Chapter 1 SUA-FBS compilation process

To compile the SUA and FBS (both FIAS and Faostat standardization) a single plugin has been created to answer the technical unit request to minimize the user use of the SWS. The single plugin runs and compile four datasets the shiny app pulls data from. The user can then perform the needed modification through the shiny app.

The plugin initially pulls data from the Global production ad the Commodity datasets, the SUA unbalanced and balanced are then compiled with the support of auxiliary data tables and the Population dataset. Once the SUAs are ready the standardization process according to FIAS and Faostat methodology starts and compile the FBSs.

Figure 1.1 shows the complete plugin workflow with the intermediate objects computed, intermediate savings and necessary external datasets.

Figure 1.1: Plugin complete workflow.

1.1 Initiate plugin

The plugin runs and saves data on sessions of the four involved datasets so, before initiating the plugin, it is advisable to create a session for each dataset. The datasets are all under the ‘Fisheries Commodities’ domain: ‘SUA unbalanced fisheries’, ‘SUA balanced fisheries’, ‘FBS fisheries - Faostat standardized’ and ‘FBS fisheries - FIAS standardized’ (fig. 1.2).

Figure 1.2: Select datasets to create sessions.

After the four session are opened, select the ‘FBS fisheries - FIAS standardized’ dataset session and select the ‘Run plugin’ button. The follow the steps in figures 1.2, ?? and ?? First select the ‘fi_SUA-FBS’ plugin. Then select the session to run the plugin on.

Figure 1.3: Plugin selection.

Figure 1.4: Select sessions to run plugin on.

The plugin allows for choosing the countries to run the plugin on.
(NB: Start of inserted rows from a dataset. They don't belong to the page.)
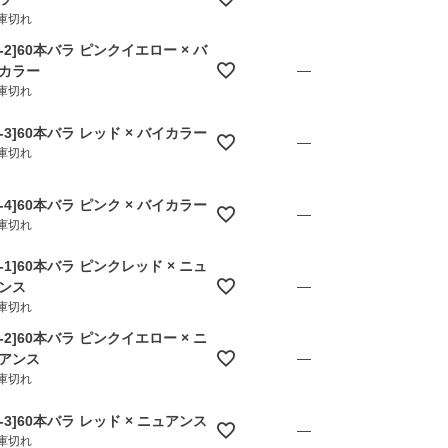
庫切れ
A-2]60本バラ ピンクイエロー × バ
—
カラー
庫切れ
A-3]60本バラ レッド × バイカラー
—
庫切れ
A-4]60本バラ ピンク × バイカラー
—
庫切れ
B-1]60本バラ ピンクレッド × ニュ
—
ンス
庫切れ
B-2]60本バラ ピンクイエロー × ニ
—
アンス
庫切れ
B-3]60本バラ レッド × ニュアンス
—
庫切れ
The use can either leave the ‘countries’ field blank, letting the plugin take the session selected countries or insert a list of countries, as in figure 1.5, i.e. listing the M49 code of the countries separated by a comma and a space ‘,’. NOTE, the plugin will not run if the list is not structured in this way. The best way tested to run the plugin is to run it on around 25 countries each time to avoid too long listed not supported. The year parameters are mandatory so the user must select the first and last year of the period.

Figure 1.5: Select countries and years to run the plugin on

1.2 Pull data to SUA

To build the Supply-Utilization Account dataset, it is necessary to reconcile the information coming from the Primary Production and from the Commodity Database. Items, in these two datasets, are classified according to different classifications, ASFIS and ISSCFC respectively. This means that and data are characterized by a different level of detail in terms of species classification.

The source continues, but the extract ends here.